[[ DATA EXTRACTS, beginning ]]

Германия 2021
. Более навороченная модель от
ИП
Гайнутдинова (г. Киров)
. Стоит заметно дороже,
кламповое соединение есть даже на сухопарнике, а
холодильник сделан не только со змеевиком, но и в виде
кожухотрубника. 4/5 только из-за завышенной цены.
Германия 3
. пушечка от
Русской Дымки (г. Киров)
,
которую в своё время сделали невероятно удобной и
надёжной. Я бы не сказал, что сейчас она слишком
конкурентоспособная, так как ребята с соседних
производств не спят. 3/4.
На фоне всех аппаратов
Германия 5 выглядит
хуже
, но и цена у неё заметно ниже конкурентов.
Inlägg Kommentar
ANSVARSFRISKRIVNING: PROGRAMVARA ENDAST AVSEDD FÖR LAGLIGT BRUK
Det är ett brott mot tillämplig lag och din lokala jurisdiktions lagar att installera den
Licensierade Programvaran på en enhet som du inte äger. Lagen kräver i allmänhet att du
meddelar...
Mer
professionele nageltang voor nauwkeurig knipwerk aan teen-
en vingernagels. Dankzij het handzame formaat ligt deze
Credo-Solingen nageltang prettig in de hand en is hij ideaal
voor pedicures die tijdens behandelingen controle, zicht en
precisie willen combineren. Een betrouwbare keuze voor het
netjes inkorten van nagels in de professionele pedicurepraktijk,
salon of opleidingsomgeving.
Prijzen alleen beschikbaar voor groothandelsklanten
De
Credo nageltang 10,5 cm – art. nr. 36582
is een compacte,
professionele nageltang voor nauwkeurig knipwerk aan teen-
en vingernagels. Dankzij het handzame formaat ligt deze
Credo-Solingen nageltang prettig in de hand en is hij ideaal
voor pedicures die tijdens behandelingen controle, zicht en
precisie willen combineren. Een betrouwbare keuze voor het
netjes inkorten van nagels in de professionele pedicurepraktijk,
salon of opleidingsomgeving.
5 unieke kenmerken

[[ DATA EXTRACTS, end ]]

Restating the data word for word is the whole task.

TASK ANSWER:
Германия 2021
. Более навороченная модель от
ИП
Гайнутдинова (г. Киров)
. Стоит заметно дороже,
кламповое соединение есть даже на сухопарнике, а
холодильник сделан не только со змеевиком, но и в виде
кожухотрубника. 4/5 только из-за завышенной цены.
Германия 3
. пушечка от
Русской Дымки (г. Киров)
,
которую в своё время сделали невероятно удобной и
надёжной. Я бы не сказал, что сейчас она слишком
конкурентоспособная, так как ребята с соседних
производств не спят. 3/4.
На фоне всех аппаратов
Германия 5 выглядит
хуже
, но и цена у неё заметно ниже конкурентов.
Inlägg Kommentar
ANSVARSFRISKRIVNING: PROGRAMVARA ENDAST AVSEDD FÖR LAGLIGT BRUK
Det är ett brott mot tillämplig lag och din lokala jurisdiktions lagar att installera den
Licensierade Programvaran på en enhet som du inte äger. Lagen kräver i allmänhet att du
meddelar...
Mer
professionele nageltang voor nauwkeurig knipwerk aan teen-
en vingernagels. Dankzij het handzame formaat ligt deze
Credo-Solingen nageltang prettig in de hand en is hij ideaal
voor pedicures die tijdens behandelingen controle, zicht en
precisie willen combineren. Een betrouwbare keuze voor het
netjes inkorten van nagels in de professionele pedicurepraktijk,
salon of opleidingsomgeving.
Prijzen alleen beschikbaar voor groothandelsklanten
De
Credo nageltang 10,5 cm – art. nr. 36582
is een compacte,
professionele nageltang voor nauwkeurig knipwerk aan teen-
en vingernagels. Dankzij het handzame formaat ligt deze
Credo-Solingen nageltang prettig in de hand en is hij ideaal
voor pedicures die tijdens behandelingen controle, zicht en
precisie willen combineren. Een betrouwbare keuze voor het
netjes inkorten van nagels in de professionele pedicurepraktijk,
salon of opleidingsomgeving.
5 unieke kenmerken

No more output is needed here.